Exercise goal> The entries below are to be returned as written, with all pictures dropped.

(Saved entries)
-------

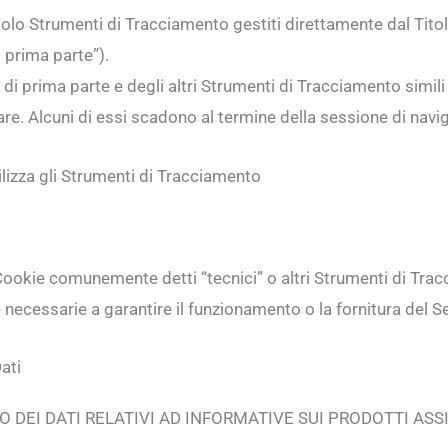
solo Strumenti di Tracciamento gestiti direttamente dal Tit
 prima parte”).
di prima parte e degli altri Strumenti di Tracciamento simi
re. Alcuni di essi scadono al termine della sessione di navig
lizza gli Strumenti di Tracciamento
Cookie comunemente detti “tecnici” o altri Strumenti di Tra
 necessarie a garantire il funzionamento o la fornitura del Se
ati
 DEI DATI RELATIVI AD INFORMATIVE SUI PRODOTTI ASS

-------

The completed task>
solo Strumenti di Tracciamento gestiti direttamente dal Tit
 prima parte”).
di prima parte e degli altri Strumenti di Tracciamento simi
re. Alcuni di essi scadono al termine della sessione di navig
lizza gli Strumenti di Tracciamento
Cookie comunemente detti “tecnici” o altri Strumenti di Tra
 necessarie a garantire il funzionamento o la fornitura del Se
ati
 DEI DATI RELATIVI AD INFORMATIVE SUI PRODOTTI ASS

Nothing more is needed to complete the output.